== Action item ==
Would you return, word for word, the lines of the data below from the line with "用于血液的采集、加工处理、储存、运输以" through the line with "agar memiliki rasa", and no others?

[Extracted material Boundary: Start]

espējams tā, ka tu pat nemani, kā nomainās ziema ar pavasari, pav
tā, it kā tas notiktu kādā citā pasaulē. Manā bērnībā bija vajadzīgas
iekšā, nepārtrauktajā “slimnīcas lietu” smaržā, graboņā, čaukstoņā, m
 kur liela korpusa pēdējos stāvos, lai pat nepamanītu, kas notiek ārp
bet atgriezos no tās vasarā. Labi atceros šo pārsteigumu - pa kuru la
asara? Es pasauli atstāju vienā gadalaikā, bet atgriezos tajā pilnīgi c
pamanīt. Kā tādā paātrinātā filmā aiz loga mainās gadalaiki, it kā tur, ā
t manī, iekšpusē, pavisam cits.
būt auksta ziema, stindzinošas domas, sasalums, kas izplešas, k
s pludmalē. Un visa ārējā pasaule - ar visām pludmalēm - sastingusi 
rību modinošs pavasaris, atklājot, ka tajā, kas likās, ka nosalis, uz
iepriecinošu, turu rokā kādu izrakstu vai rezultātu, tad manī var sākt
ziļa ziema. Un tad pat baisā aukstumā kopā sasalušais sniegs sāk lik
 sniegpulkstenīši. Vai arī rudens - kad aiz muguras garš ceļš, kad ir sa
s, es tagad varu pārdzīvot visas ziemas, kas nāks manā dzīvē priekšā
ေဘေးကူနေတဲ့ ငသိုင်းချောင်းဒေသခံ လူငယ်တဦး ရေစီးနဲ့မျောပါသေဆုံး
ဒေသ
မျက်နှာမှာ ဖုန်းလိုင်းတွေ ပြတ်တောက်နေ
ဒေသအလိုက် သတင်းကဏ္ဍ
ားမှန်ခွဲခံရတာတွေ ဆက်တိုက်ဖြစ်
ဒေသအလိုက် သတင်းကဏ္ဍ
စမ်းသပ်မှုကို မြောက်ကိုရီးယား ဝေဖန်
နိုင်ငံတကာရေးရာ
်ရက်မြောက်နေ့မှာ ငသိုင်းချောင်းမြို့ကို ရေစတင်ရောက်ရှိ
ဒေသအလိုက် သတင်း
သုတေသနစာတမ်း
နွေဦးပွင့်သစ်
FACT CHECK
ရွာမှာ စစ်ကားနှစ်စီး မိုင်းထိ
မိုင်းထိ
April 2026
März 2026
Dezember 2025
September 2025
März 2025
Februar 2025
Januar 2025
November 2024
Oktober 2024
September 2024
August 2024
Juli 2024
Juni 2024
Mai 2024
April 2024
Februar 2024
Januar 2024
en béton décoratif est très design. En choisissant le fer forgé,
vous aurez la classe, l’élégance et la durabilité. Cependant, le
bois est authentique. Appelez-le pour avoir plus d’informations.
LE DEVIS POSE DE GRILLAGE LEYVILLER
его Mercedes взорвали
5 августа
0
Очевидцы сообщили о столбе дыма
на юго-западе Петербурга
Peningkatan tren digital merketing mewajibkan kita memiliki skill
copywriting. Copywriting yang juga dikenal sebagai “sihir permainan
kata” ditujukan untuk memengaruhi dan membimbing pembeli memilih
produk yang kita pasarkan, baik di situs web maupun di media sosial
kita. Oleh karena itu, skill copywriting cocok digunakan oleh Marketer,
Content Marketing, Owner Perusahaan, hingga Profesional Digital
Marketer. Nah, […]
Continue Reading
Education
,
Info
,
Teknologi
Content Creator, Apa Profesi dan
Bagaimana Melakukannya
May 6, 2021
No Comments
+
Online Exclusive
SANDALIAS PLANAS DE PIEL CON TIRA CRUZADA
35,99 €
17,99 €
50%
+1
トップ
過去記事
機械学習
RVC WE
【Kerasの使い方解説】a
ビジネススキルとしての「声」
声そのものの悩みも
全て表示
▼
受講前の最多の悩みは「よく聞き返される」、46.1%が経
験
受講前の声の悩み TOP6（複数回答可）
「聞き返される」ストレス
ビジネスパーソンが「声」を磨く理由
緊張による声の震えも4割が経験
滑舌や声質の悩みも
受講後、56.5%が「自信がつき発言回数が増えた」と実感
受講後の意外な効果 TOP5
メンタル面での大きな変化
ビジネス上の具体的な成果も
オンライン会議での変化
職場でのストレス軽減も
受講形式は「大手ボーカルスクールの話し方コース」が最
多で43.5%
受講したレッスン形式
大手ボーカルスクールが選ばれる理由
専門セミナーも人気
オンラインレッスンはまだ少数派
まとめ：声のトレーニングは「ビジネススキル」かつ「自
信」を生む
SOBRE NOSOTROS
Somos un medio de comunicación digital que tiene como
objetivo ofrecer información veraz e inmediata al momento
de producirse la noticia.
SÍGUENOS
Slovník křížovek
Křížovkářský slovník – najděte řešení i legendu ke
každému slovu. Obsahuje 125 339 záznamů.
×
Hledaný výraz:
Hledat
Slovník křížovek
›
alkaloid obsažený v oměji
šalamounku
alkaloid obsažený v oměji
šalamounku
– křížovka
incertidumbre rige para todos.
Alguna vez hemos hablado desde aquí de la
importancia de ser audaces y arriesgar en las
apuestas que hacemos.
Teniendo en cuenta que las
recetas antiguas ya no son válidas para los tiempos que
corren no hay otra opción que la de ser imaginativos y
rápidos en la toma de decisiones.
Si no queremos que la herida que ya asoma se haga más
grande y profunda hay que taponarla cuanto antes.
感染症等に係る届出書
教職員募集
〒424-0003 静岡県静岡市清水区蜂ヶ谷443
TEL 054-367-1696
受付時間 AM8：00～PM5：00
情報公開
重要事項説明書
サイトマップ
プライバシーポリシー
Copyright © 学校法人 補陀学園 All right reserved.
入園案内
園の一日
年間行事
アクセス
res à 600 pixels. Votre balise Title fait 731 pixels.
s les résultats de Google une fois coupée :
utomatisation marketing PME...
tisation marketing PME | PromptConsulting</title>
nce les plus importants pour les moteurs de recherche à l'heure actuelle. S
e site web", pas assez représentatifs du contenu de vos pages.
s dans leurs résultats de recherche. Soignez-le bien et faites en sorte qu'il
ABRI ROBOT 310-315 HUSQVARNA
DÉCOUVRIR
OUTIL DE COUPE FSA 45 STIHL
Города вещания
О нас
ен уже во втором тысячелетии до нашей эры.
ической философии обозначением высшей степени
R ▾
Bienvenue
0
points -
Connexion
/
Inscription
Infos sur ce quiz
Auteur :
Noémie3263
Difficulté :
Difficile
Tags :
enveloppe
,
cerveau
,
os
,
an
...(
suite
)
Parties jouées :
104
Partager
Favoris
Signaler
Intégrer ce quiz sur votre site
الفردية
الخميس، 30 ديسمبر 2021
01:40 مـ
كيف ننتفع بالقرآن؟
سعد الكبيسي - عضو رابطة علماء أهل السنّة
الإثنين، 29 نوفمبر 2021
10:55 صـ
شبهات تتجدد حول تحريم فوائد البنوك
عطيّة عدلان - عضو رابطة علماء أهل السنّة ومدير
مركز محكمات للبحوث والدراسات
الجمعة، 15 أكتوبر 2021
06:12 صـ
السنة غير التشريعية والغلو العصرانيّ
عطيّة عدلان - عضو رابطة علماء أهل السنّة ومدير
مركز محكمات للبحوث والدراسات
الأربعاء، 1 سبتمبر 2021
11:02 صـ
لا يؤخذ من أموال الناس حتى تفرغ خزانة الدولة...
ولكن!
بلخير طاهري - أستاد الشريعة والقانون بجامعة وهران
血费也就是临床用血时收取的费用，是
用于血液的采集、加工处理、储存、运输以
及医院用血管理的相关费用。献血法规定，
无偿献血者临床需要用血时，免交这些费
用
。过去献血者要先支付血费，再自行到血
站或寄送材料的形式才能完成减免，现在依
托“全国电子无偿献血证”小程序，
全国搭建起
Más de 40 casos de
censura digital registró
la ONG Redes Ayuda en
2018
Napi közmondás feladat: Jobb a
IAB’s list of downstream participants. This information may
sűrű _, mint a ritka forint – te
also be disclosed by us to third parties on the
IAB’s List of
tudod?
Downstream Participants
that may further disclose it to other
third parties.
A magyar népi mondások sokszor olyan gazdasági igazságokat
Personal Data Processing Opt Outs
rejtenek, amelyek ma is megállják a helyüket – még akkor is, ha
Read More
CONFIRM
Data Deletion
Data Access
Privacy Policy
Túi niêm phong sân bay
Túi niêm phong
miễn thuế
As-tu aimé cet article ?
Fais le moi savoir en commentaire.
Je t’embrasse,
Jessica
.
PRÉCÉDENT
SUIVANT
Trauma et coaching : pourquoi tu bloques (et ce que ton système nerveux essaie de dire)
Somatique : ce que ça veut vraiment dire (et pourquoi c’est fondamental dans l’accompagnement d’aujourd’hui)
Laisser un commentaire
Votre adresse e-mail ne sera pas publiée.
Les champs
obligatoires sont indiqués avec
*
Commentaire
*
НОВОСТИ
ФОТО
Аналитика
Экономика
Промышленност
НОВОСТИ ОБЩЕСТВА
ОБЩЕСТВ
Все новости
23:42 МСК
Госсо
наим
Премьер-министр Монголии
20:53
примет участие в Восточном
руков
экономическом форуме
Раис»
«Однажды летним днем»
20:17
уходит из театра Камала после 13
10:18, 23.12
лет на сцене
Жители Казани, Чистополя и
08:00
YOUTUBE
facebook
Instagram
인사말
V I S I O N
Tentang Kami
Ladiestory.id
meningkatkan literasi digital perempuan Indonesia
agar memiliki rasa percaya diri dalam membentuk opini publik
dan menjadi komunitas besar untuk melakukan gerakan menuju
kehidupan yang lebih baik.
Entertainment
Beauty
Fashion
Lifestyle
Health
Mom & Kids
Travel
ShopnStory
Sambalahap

[Extracted material Boundary: End]

== Expected output ==
用于血液的采集、加工处理、储存、运输以
及医院用血管理的相关费用。献血法规定，
无偿献血者临床需要用血时，免交这些费
用
。过去献血者要先支付血费，再自行到血
站或寄送材料的形式才能完成减免，现在依
托“全国电子无偿献血证”小程序，
全国搭建起
Más de 40 casos de
censura digital registró
la ONG Redes Ayuda en
2018
Napi közmondás feladat: Jobb a
IAB’s list of downstream participants. This information may
sűrű _, mint a ritka forint – te
also be disclosed by us to third parties on the
IAB’s List of
tudod?
Downstream Participants
that may further disclose it to other
third parties.
A magyar népi mondások sokszor olyan gazdasági igazságokat
Personal Data Processing Opt Outs
rejtenek, amelyek ma is megállják a helyüket – még akkor is, ha
Read More
CONFIRM
Data Deletion
Data Access
Privacy Policy
Túi niêm phong sân bay
Túi niêm phong
miễn thuế
As-tu aimé cet article ?
Fais le moi savoir en commentaire.
Je t’embrasse,
Jessica
.
PRÉCÉDENT
SUIVANT
Trauma et coaching : pourquoi tu bloques (et ce que ton système nerveux essaie de dire)
Somatique : ce que ça veut vraiment dire (et pourquoi c’est fondamental dans l’accompagnement d’aujourd’hui)
Laisser un commentaire
Votre adresse e-mail ne sera pas publiée.
Les champs
obligatoires sont indiqués avec
*
Commentaire
*
НОВОСТИ
ФОТО
Аналитика
Экономика
Промышленност
НОВОСТИ ОБЩЕСТВА
ОБЩЕСТВ
Все новости
23:42 МСК
Госсо
наим
Премьер-министр Монголии
20:53
примет участие в Восточном
руков
экономическом форуме
Раис»
«Однажды летним днем»
20:17
уходит из театра Камала после 13
10:18, 23.12
лет на сцене
Жители Казани, Чистополя и
08:00
YOUTUBE
facebook
Instagram
인사말
V I S I O N
Tentang Kami
Ladiestory.id
meningkatkan literasi digital perempuan Indonesia
agar memiliki rasa percaya diri dalam membentuk opini publik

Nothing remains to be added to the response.